Singing seals hauled out on the mudflats
Singing seals hauled out on the mudflats

This part of Northumberland also has a huge variety of wildlife – flowers, birds, and insects are everywhere. The birds are at their most striking during the spring and autumn migrations, but there are plenty around in the summer as well. And the Lindisfarne seals sing! Perhaps seals in other places do this too, but I have never heard them. But on a rising tide, as the mudbanks where they are hauled out in their hundreds gradually shrink, you can often hear their song, somewhere between a wolf pack howling and the wind sighing, and not quite like either. There’s plenty of wind on the island as well, but when you hear that song, you have no doubt you are listening to something that a living creature has produced.

No wonder that the founding monks of the Lindisfarne community – Aidan, Cuthbert and all – chose this place to build something which joins both this world and the other.

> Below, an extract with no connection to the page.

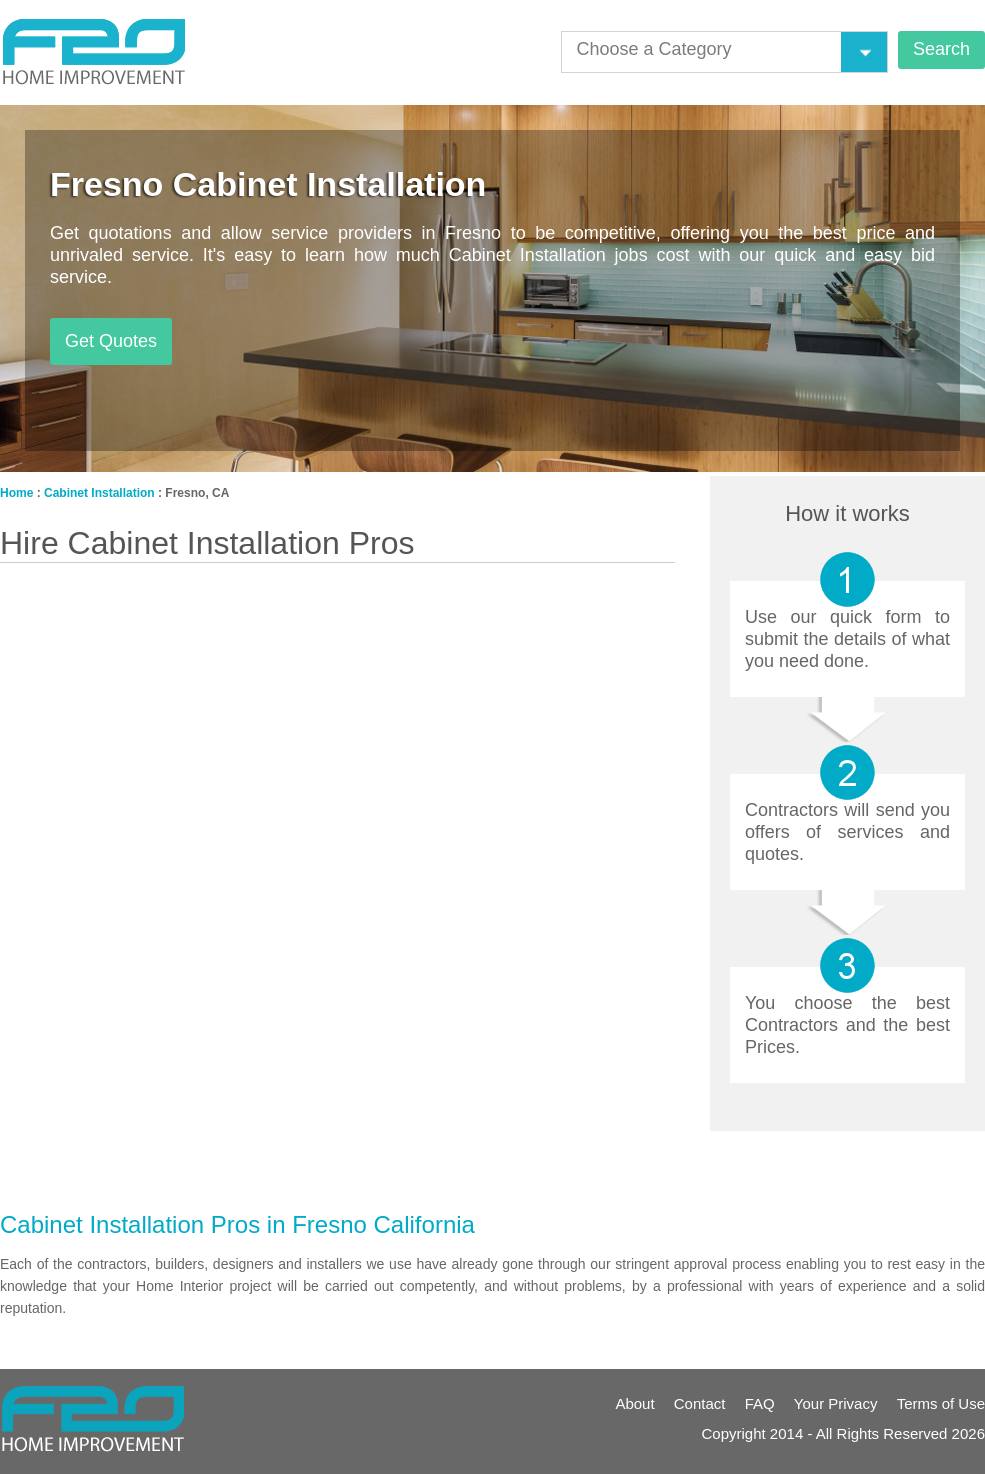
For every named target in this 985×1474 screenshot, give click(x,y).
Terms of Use (941, 1403)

We know comparatively little about occupation of the site before their time, but I’d be confident that it was recognised as a liminal place long before the arrival of Christianity here.

Augustine of Hippo, speaking out of his own religious heritage, wrote that “our souls are restless, until they find their rest in Thee“, and you’d be hard-pressed to find a better place to find both restlessness and rest than here.

High tide again
High tide again

Times have changed a little – the monasteries have been disbanded, the habitual practice of Christianity has changed in many ways, and the island is now connected to the mainland in more sophisticated ways than a footpath. But when you’re on the island, the feeling of being away from the mainland presses closely around you. Spirituality remains a major influence on the life of the island, and people still visit for the purpose of feeding their souls. And the cycle of tides still separates this little place from the mainland twice a day.